For me, it’s meant coming to terms with my personal role in the machine — and closing down my consulting business. It’s meant recognizing two things. One, my service gave an unfair advantage to the privileged few over the majority of applicants who couldn’t afford it. And two, even if I helped students with integrity, I still acted as an accomplice in a system that told them they couldn’t get to the “right” school on their own.

For you, take a moment to look at the truth of your own life. Did where you went to school determine your happiness or success in life? Most of us would agree that everyone spends a lifetime cracking that code themselves, and one’s alma mater is a small piece of the equation.

We also need to help kids not be so afraid of rejection. Remember, this is the generation that’s been awarded trophies just for showing up. For many kids, the prospect of college rejection is terrifying. It’s not just their future that feels at stake, it’s their identity, a thundering judgment of their self-worth.

Our job is to help them gain perspective. A college rejection is not the foreshadowing of a new, failing trajectory.
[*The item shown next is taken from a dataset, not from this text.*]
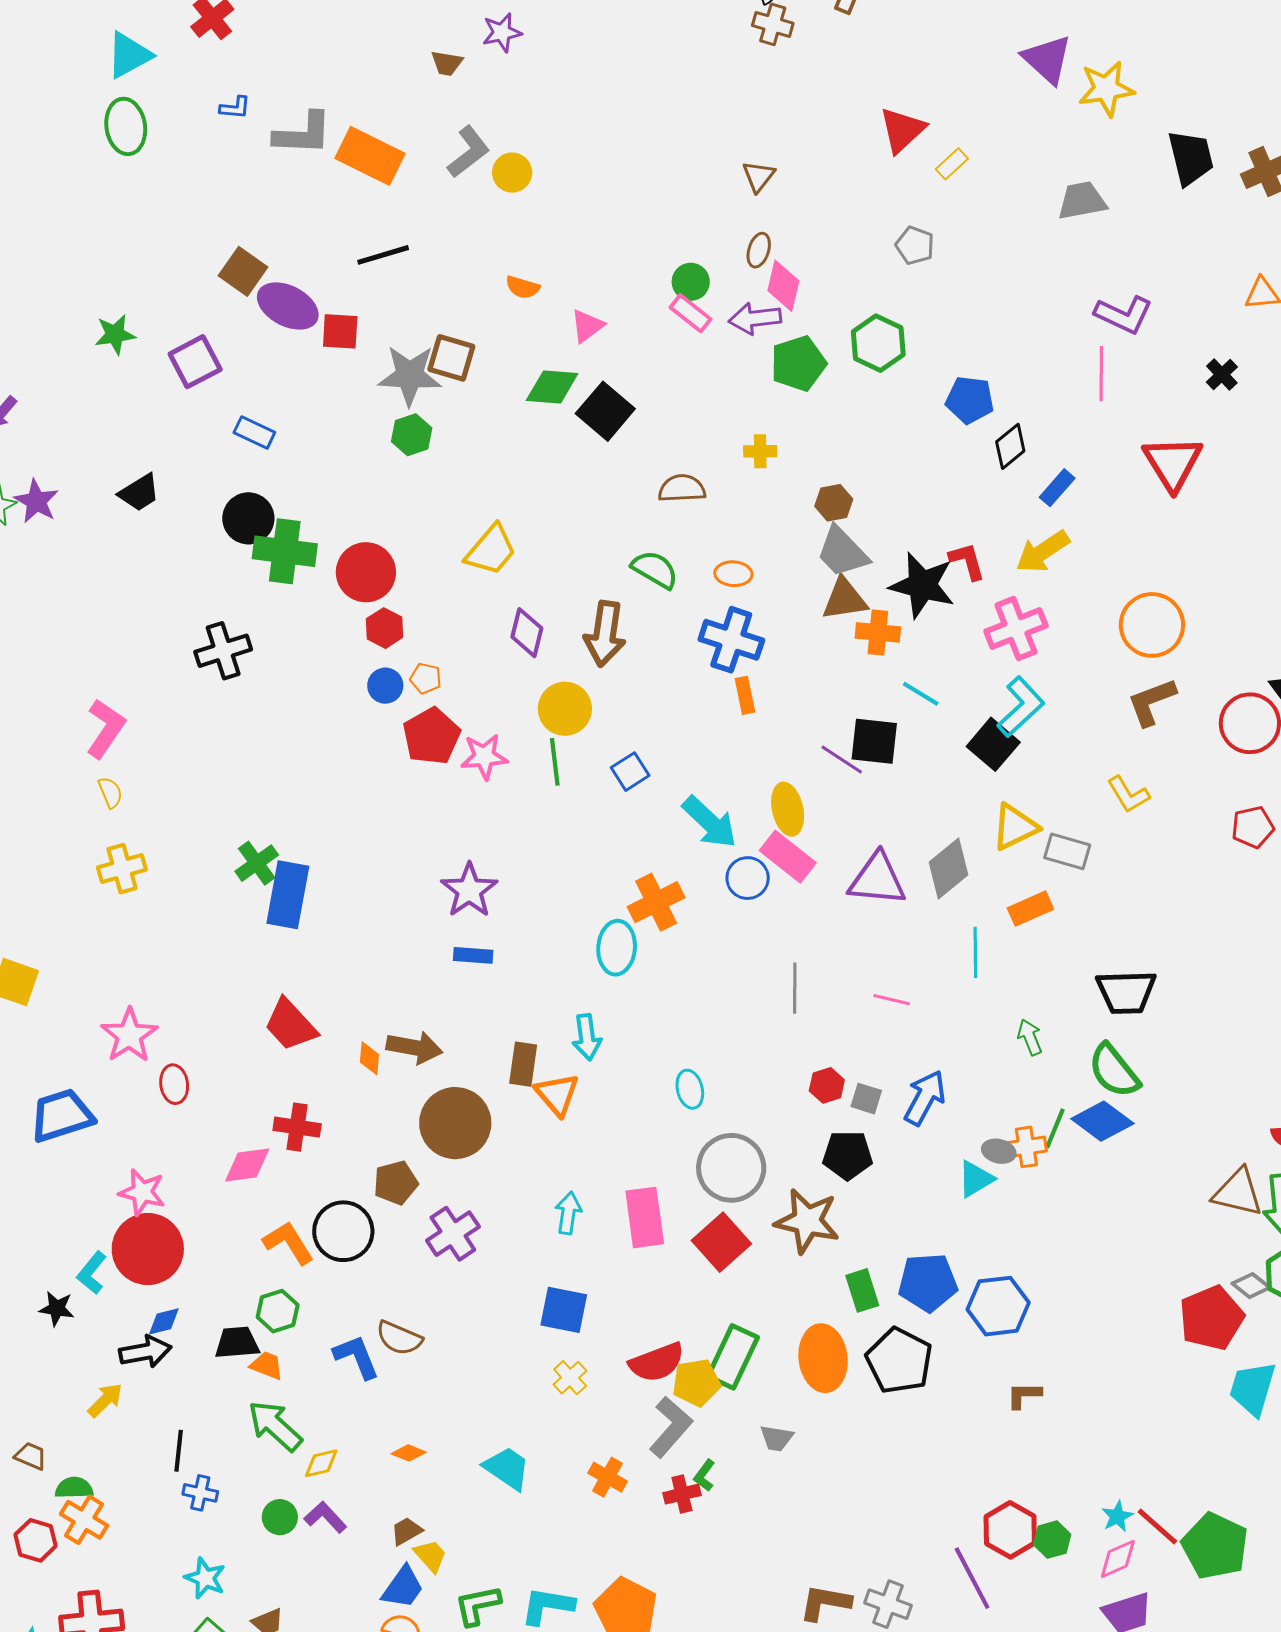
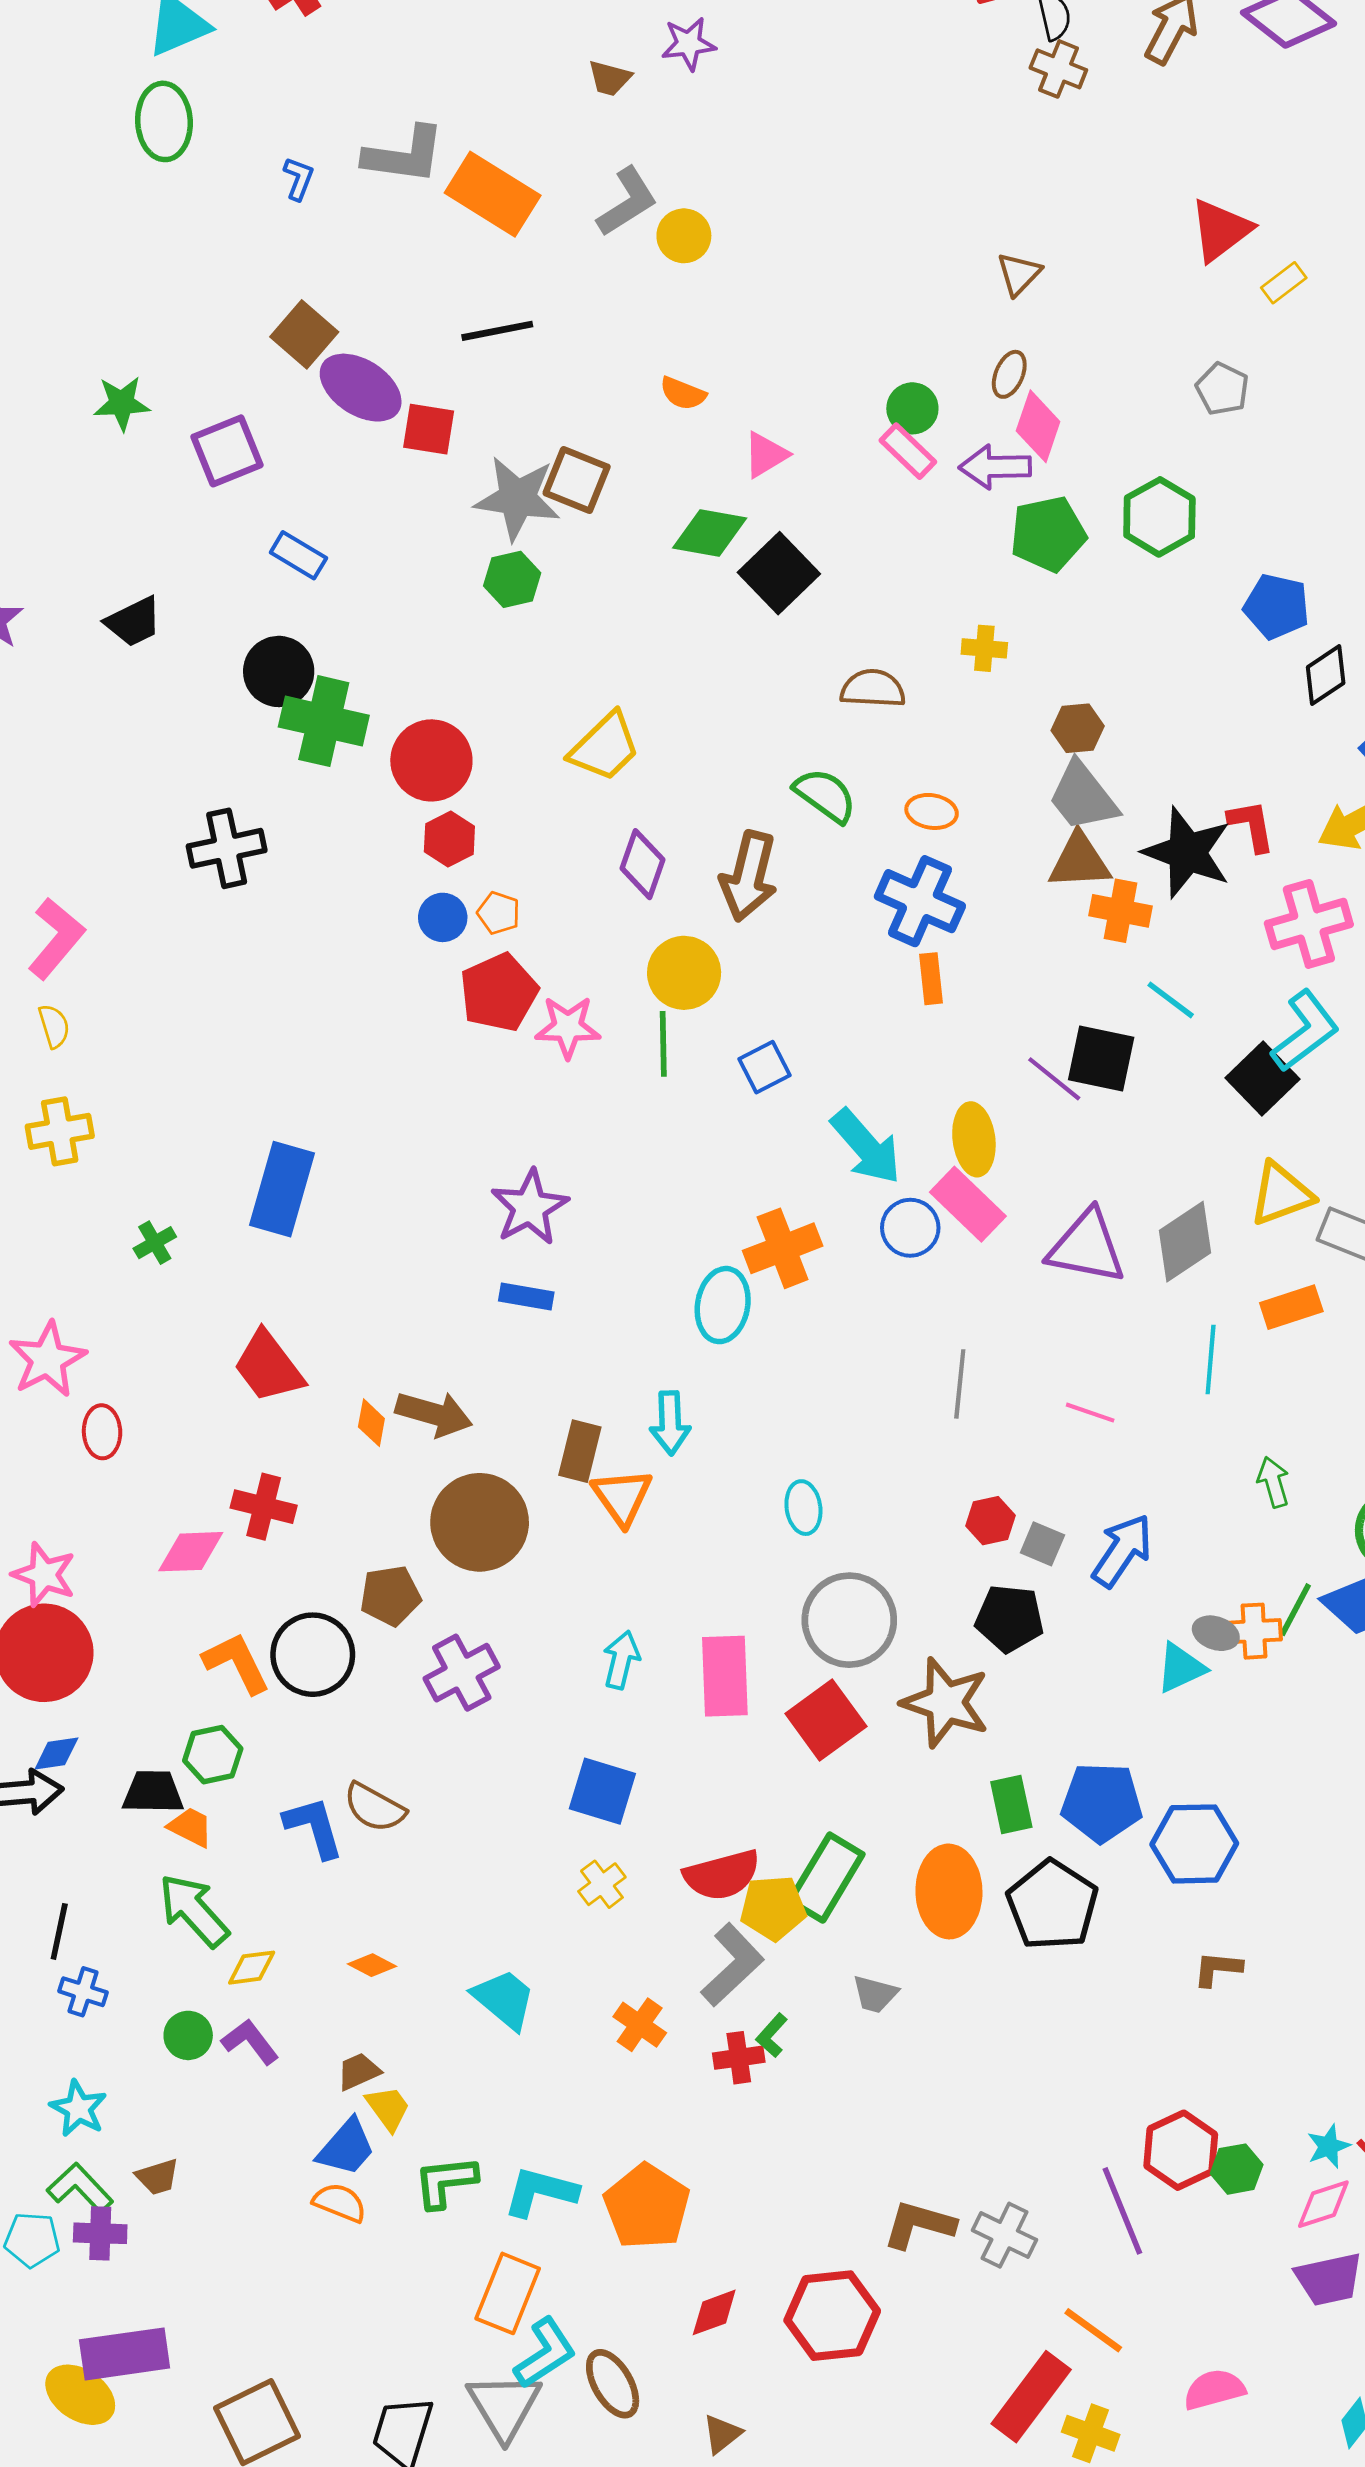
blue L-shape: (235, 108) -> (299, 179), moved, turned -80
green cross: (257, 863) -> (155, 1243), moved, size x0.7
It’s one answer coming from a very imperfect admissions process run by a room of stressed-out directors trying to figure out how to make objective choices out of subjective information.
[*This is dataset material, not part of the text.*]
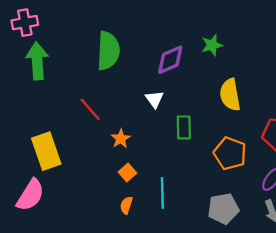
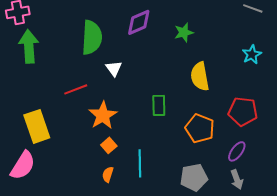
purple diamond: (170, 60) -> (139, 22), moved
white triangle: (154, 99) -> (114, 68), moved
red line: (90, 109) -> (76, 89), turned -70
orange star: (121, 139) -> (103, 115), size x1.6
It might help if we start coming clean to our kids about our own failures, and what we learned from them. As parents, our most profound moments of self-doubt and rejection are valuable currency to our kids. Sharing honestly connects us to them on an adult level and will help them normalize this time in their lives.

It will take years to dismantle the institutional discrimination of the admissions process. But as parents, we can start by waking up to the damage we do to our kids when we are either participants or bystanders in the delusion of the “right” college. Because as long as this mind set drives our society, we all lose.

“Your generation has basically ruined it for my generation,” our 17-year old son said to me the other day. “The only example we have of what being an adult should be like, and what society should be like, is you. So when we see all this happening, what does that tell us about the future? How is my generation going to act? And whose fault will it be?”

Our highest calling as parents is to teach our children what matters. Let’s make the most of this moment.